Этот вопрос самым ясным образом разрешается основополагающим термином критицизма: единством сознания. Поскольку все критико-познавательное обоснование сводится к этому принципу, то материя тем самым превращается в частный случай сознания, в «вид представления». Однако на данном этапе нашего исследования этот тезис нельзя истолковать ошибочно, как если бы он означал берклианский или фихтевский идеализм. Принятие единства сознания за основное понятие означает, скорее, сведение всей реальности к синтетическим основоположениям. Этот еще, возможно, сохраняющийся видимость субъективного не следует избегать, если трансцендентальный априоризм не должен потерпеть ущерба.

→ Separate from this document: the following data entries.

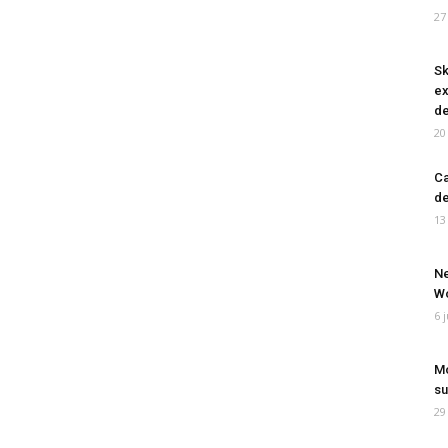
27
Sk
ex
de
20
Ca
de
13
Ne
Wo
6 
Mo
su
29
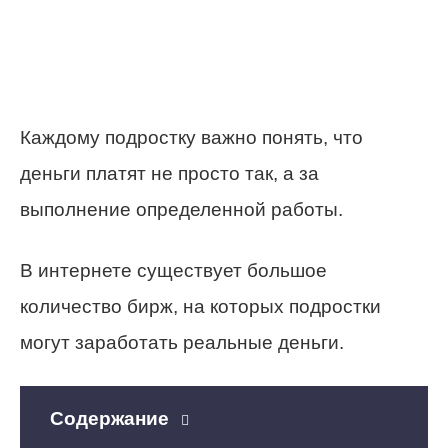
Каждому подростку важно понять, что
деньги платят не просто так, а за
выполнение определенной работы.
В интернете существует большое
количество бирж, на которых подростки
могут заработать реальные деньги.
Содержание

С этим одним указанием решается спор о том, ведет ли последовательный материализм в вопросе о душе к цели. Он не только не ведет к цели, но и уводит с верного пути к ней. Идея материи, принятая в качестве регулятивного принципа, не только не позволит познать сознание, но и сместит трансцендентальную постановку проблемы, не даст ей возникнуть. Уже представление о живой материи, как говорит Кант, «есть круг в объяснении» [16]. И в наши дни вновь проявилось, насколько укоренен монадологический гилозоизм в некритическом мышлении. Тем более если положить в основу всех явлений сознания «автократию материи» [17]. Тогда можно было бы подумать, что объективная реальность не нуждается для своего обоснования в принципе единства сознания, но что оно – и притом не как принцип, а как свойство – содержится в мыслимой материи. Трансцендентальный метод, исходящий из того, что мы «вкладываем в вещи», был бы тем самым отвергнут, основа априоризма – погребена. Такова связь вопроса о душе с основанием критического идеализма.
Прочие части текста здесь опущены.